What we have has a lot more features. Yet the basic idea of what we have is
similar enough to what you describe for this discussion.
> If we want the keys to come out in sorted order, we need to have a
> sequence file with the partition keys for the total order partitioner.
> TeraSort generates a partition file by getting ....
> This only really works for Terasort because it assumes that all of the
> partitions are more or less random already.
And that is something I don't have.
> This is the case for the output of a typical map/reduce job where the
> reduce does not change the keys passed in and the output of the reducer is
> less then a block in size. That sure sounds like what wordcount does to
> me. The only real way to get around that is to do it as part of a
> map/reduce job, and do some random sampling instead of reading the first N.

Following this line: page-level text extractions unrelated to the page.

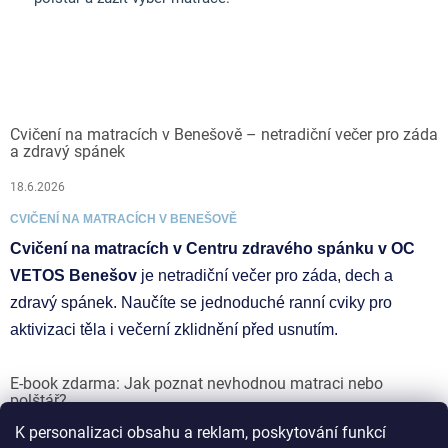
Cvičení na matracích v Benešově – netradiční večer pro záda
a zdravý spánek
18.6.2026
CVIČENÍ NA MATRACÍCH V BENEŠOVĚ
Cvičení na matracích v Centru zdravého spánku v OC
VETOS Benešov
je netradiční večer pro záda, dech a
zdravý spánek. Naučíte se jednoduché ranní cviky pro
aktivizaci těla i večerní zklidnění před usnutím.
E-book zdarma: Jak poznat nevhodnou matraci nebo
polštář?
K personalizaci obsahu a reklam, poskytování funkcí
17.6.2026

> It should be a map/reduce job because it is going to be reading a lot more
> data then TeraSort’s partition generation code. In this case you would
> have a second M/R job that runs after the first and randomly samples
> words/phrases to work on. It would then generate the increasing long
> phrases and send them all to a single reducer that would buffer them up,
> and when the Reducer has no more input it would output every Nth key so
> that you get the proper number of partitions for the Reducers. You could
> sort these keys yourself to be sure, but they should come in in sorted
> order so why bother resorting.
> If my assumptions are totally wrong here please let me know.
I've had a discussion with some coworkers and we came to a possible
solution that is very closely related to your idea.

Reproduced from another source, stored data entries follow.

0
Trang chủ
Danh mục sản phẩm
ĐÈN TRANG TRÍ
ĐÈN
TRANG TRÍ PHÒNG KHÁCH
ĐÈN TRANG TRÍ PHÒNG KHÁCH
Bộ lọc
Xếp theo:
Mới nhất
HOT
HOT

Because this is a job that runs periodically we think we can assume the
distribution of the dataset will have a similar "shape" from one run to the
If this assumption holds we can:
1) Create a job that takes the output of run 1 and create a aggregate that
can be used to partition the dataset
2) Use the partitioning dataset from '1)' to distribute the processing for
the next run.
Thanks for your suggestions.
Best regards / Met vriendelijke groeten,